Dr. Tori Hudson reminds us that “Polycystic ovarian syndrome (PCOS) is one of the most common endocrine disorders in reproductive aged women. The majority of women with PCOS (about 74%) do not ovulate, almost half (about 42%) have insulin-resistance, and almost half (48%) have hyperandrogenism.” These statistics alone signify the importance of this research. Researchers are learning that all of the activities of MYO and DCI are enhanced when MYO and DCI are combined. According to the PCOS Nutrition Center, “Women with PCOS who took a combination of MYO and DCI with a physiologic ratio of 40:1 (as seen in blood plasma), had better results than taking one supplement alone.”
What Additional Studies Show
- 1. A 2012 systematic review of randomized controlled trials published in Gynecological Endocrinology shared that researchers have studied the effects of MYO versus those of Metformin, a common prescription medication given to women with PCOS. They found that 18% more pregnancies occurred for the women who took MYO than those who took Metformin (11%). In this same study, one group of 60 women received 1,500 mg of metformin daily and another group of 60 women received 4 g of MYO plus 400 mcg of folic acid daily. The results showed that of the women taking MYO and folic acid, 65% experienced restored ovulation and only 50% in the metformin group experienced the same.
2. Another study published in the The Journal of Clinical Endocrinology and Metabolism showed that “After the 8-week myo-inositol treatment, there was a significant reduction in LH/FSH ratio, FSH, prolactin, androstenedione, testosterone, insulin, and BMI compared to baseline; there was also a significant increase in the glucose/insulin ratio (8.4±0.9 to 12.1±0.2, P<0.01).”

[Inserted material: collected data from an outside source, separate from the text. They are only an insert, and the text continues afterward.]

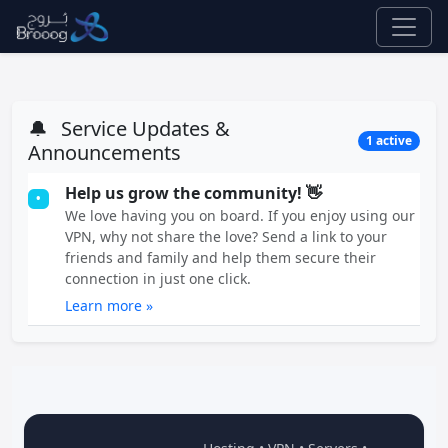
🔔
Service Updates &
1 active
Announcements
Help us grow the community! 👋
•
We love having you on board. If you enjoy using our
VPN, why not share the love? Send a link to your
friends and family and help them secure their
connection in just one click.
Learn more »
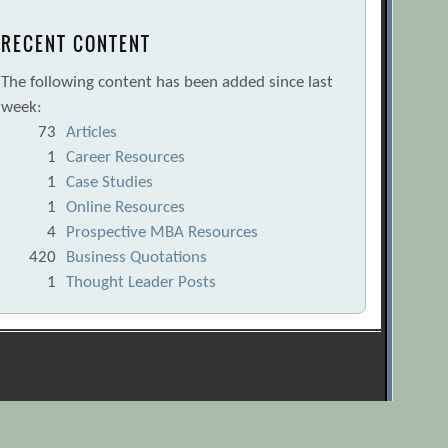
RECENT CONTENT
The following content has been added since last
week:
73
Articles
1
Career Resources
1
Case Studies
1
Online Resources
4
Prospective MBA Resources
420
Business Quotations
1
Thought Leader Posts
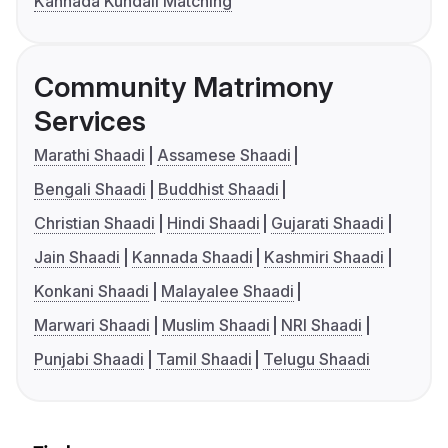
Kannada Kundali Matching
Community Matrimony
Services
Marathi Shaadi
Assamese Shaadi
Bengali Shaadi
Buddhist Shaadi
Christian Shaadi
Hindi Shaadi
Gujarati Shaadi
Jain Shaadi
Kannada Shaadi
Kashmiri Shaadi
Konkani Shaadi
Malayalee Shaadi
Marwari Shaadi
Muslim Shaadi
NRI Shaadi
Punjabi Shaadi
Tamil Shaadi
Telugu Shaadi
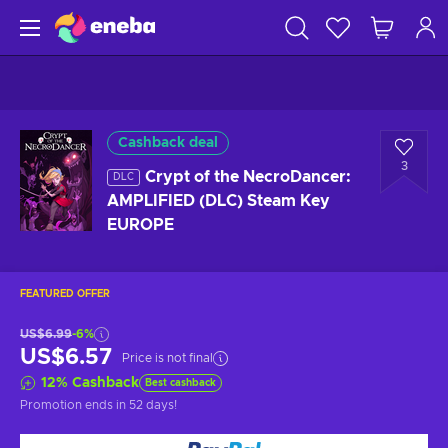
Cashback deal
3
Crypt of the NecroDancer:
DLC
AMPLIFIED (DLC) Steam Key
EUROPE
FEATURED OFFER
US$6.99
-6%
US$6.57
Price is not final
12
%
Cashback
Best cashback
Promotion ends
in 52 days
!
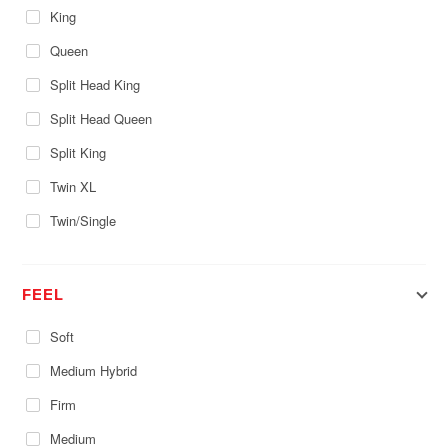
King
Queen
Split Head King
Split Head Queen
Split King
Twin XL
Twin/Single
FEEL
Soft
Medium Hybrid
Firm
Medium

No two cases of PCOS present the same in women diagnosed with this syndrome. We have learned that making dietary and lifestyle changes are first and foremost critical. It is only when these are in place that herbs, nutritional supplements and natural therapies are able to be most effective. Caffeine depletes inositol stores, so part of this dietary change should be to limit or quit caffeine entirely. MYO and DCI are an important consideration as part of a PCOS natural health restoration program. Being that PCOS can greatly affect a woman’s fertility, any new research pointing to promoting proper function of the body through natural means, such as MYO and DCI supplementation, is exciting!
*Should this be the case, this is yet another reason to boost gut flora – think probiotics.